What you have to do: Would you return, word for word, the lines of the data below from the line with "Molí de la Torre, 16" through the line with "escola@paugargallo.ca", and no others?

Saved entries:

+++++

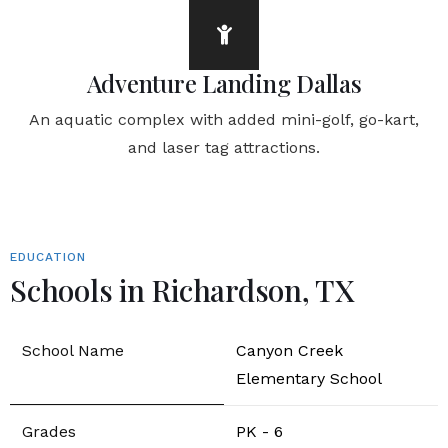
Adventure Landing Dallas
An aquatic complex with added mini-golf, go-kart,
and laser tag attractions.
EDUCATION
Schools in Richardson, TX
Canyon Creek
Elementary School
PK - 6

+++++

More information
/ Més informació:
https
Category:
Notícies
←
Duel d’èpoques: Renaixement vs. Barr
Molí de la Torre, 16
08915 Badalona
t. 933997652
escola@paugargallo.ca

+++++

Exercise response:
Molí de la Torre, 16
08915 Badalona
t. 933997652
escola@paugargallo.ca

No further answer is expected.